A selective market selloff. Rising inflation. And a brewing commodities crisis in Europe. What’s the net impact to private equity in an increasingly turbulent market? From a credit perspective, there’s not much to fear in the near term, lending sources tell me.

Let’s take inflation to start. The fear that rising rates could eventually raise the cost of debt to make the past year’s buyouts cost-prohibitive might be overblown. One lender tells me that the trend is more important than last year’s 7 percent headline figure. Consumers able to shift spending to services could lessen pricing pressure on goods, allowing inflation to settle into a long-term rate closer to 4 percent—a level at which the Federal Reserve’s guidance on modest rate increases appears appropriate to deal with.

There does not appear to be any risk that private equity’s participation in the M&A boom is vulnerable.

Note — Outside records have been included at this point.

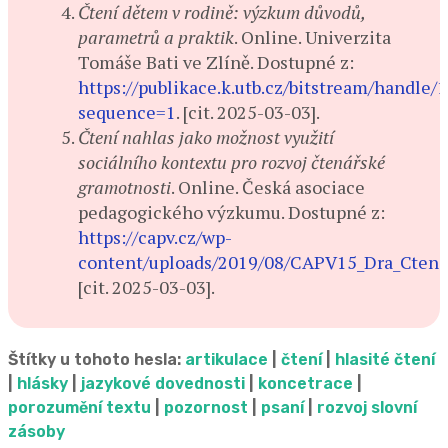
Čtení dětem v rodině: výzkum důvodů,
parametrů a praktik
. Online. Univerzita
Tomáše Bati ve Zlíně. Dostupné z:
https://publikace.k.utb.cz/bitstream/handle
sequence=1
. [cit. 2025-03-03].
Čtení nahlas jako možnost využití
sociálního kontextu pro rozvoj čtenářské
gramotnosti
. Online. Česká asociace
pedagogického výzkumu. Dostupné z:
https://capv.cz/wp-
content/uploads/2019/08/CAPV15_Dra_Cteni.
[cit. 2025-03-03].
Štítky u tohoto hesla:
artikulace
|
čtení
|
hlasité čtení
|
hlásky
|
jazykové dovednosti
|
koncetrace
|
porozumění textu
|
pozornost
|
psaní
|
rozvoj slovní
zásoby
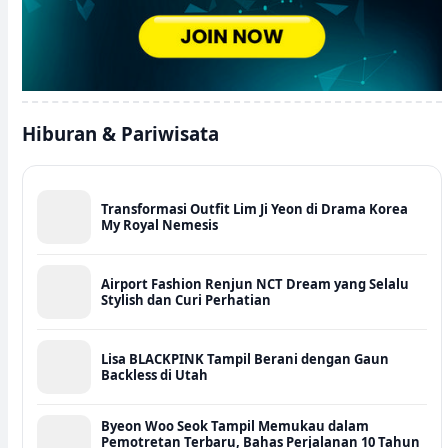
Hiburan & Pariwisata
Transformasi Outfit Lim Ji Yeon di Drama Korea
My Royal Nemesis
Airport Fashion Renjun NCT Dream yang Selalu
Stylish dan Curi Perhatian
Lisa BLACKPINK Tampil Berani dengan Gaun
Backless di Utah
Byeon Woo Seok Tampil Memukau dalam
Pemotretan Terbaru, Bahas Perjalanan 10 Tahun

Just ask Citrix shareholders, whose equity is valued at $13 billion by the takeover consortium Elliott Management and Vista Equity Partners as of last week. The proposed takeover price is some 24 percent higher than Citrix’s unaffected share price, indicating debt providers have yet to notice increased downside risk.

Market turbulence is also downplayed by the lending sources to whom I spoke. Despite credit terms being lenient in current conditions, private equity firms are still placing substantial equity in investments to cushion lenders. Whether a given sector, like pre-profitable companies in technology, re-rates is of less importance to middle-market lenders and sponsors given the healthy deal multiples in the market. Even if sector valuations were to fall, that would arguably be good for deal activity as buyers sitting out heated sale processes are brought back to the table by the prospect of reasonable prices.

Which is all to say that current market turbulence might be more noise than signal.